French-born Pastry Chef Rodrigue Joab has an impressive array of experience, including owner, founder, director, and chocolate maker of the “Patisserie-Conseil Ltd”. Joab started to study Hotel Catering management until he reached degree level, he then became passionate about Pastry. After studying all the repertoire of pastry alongside Patrick Larchevêque, he was honored with distinction with a Superior Master of Pastry (Brevet de Maîtrise Superieur En Pâtisserie) at Institut National de Boulangerie Patisserie in Rouen France.
The Director Manager of Ferrandi Paris (The French School of Culinary Arts) was determined to have him in his Institute to become a Lecturer in Pastry in his establishment. He was responsible for trained international students with an intensive program in Pastry for adults with the best techniques.
There he teaches and helped students to accomplish their goals in Pastry art techniques.
Before working with the renowned school Ferrandi, he was working with the top chefs in different high standard pastry schools, luxury patisseries shops, five-star hotels, and restaurants.

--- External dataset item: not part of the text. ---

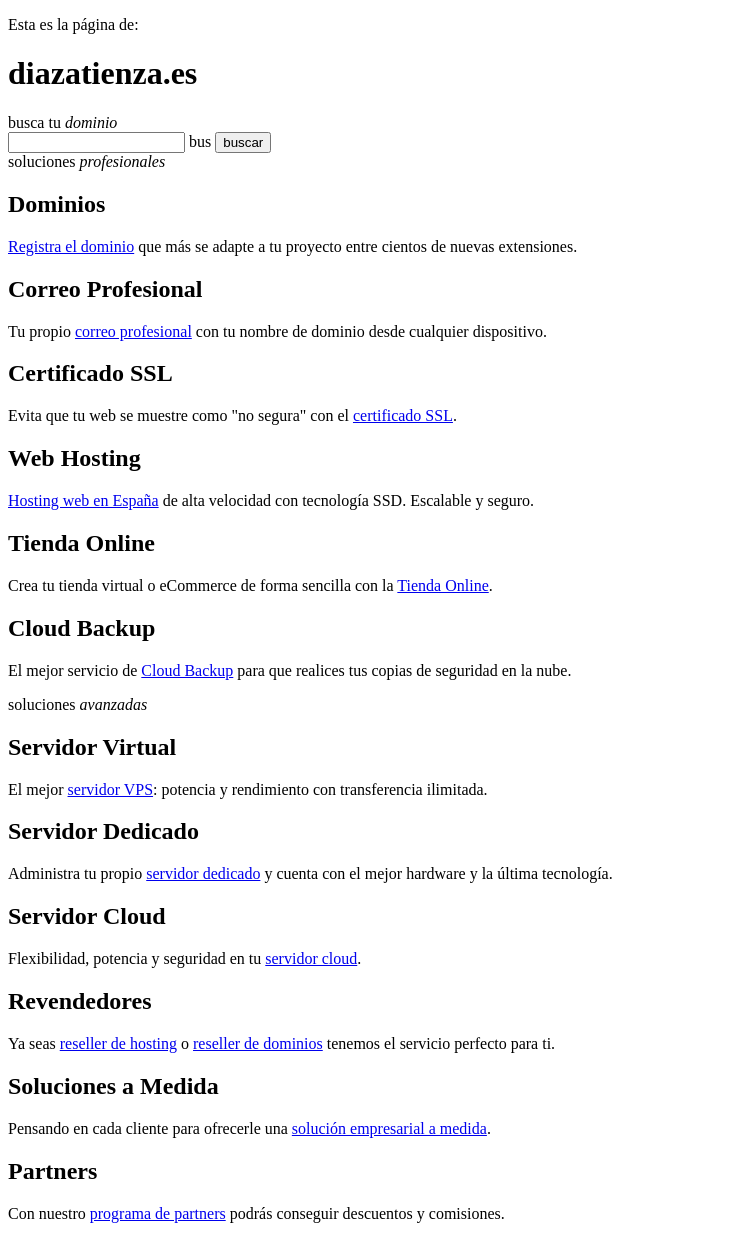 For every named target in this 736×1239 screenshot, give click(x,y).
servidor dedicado (203, 873)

With his knowledge, he decided to venture in the United Kingdom where he created “Patisserie-Conseil Limited” in London. Now he gives teaches the method of baking Pastry to highly qualified international Pastry Chefs as well as members of the community. Chef Rodrigue runs workshops for tasting, exhibitions, coaching, and consultation. Some of his ideas are to meets the client’s requirements to produce professional art and to encourage them in the industry.
As part of his nature, he gives time to vulnerable people by sharing his knowledge.
Thank you to my mother, Mrs. Franciane Joab Louis
Patisserie-Conseil is one of the very few 100% plant-based laboratory which makes craft organic bean-to-bar chocolate, starting from the cocoa bean through to the finished product. Throughout the process, we take special steps to ensure that the premium chocolate delivers our signature, intense, smooth-melting taste.
The uniqueness of our product is due to the fact that we make custom made natural chocolate containing less sugar, complementing a healthy lifestyle and well-being, with variations and flavours depending on consumer preferences.
Intensive quality assurance in the selection of premium cocoa beans means that we accept only the highest quality of cocoa beans.
To ensure the company’s signature flavour is consistently maintained in all our chocolate products we meticulously control every part of the process. We assort the cocoa beans according to their size to ensure that in the later stages of making the chocolate, the beans will be roasted equally as this is one of the most important parts in assuring the taste which meets our expectations.
Because the nibs are fairly uniform in size, we have more control over the temperature and time, so we can get a more specific flavour.
Finally, we use an intensive refining process to ensure that our chocolate truly melts in your mouth!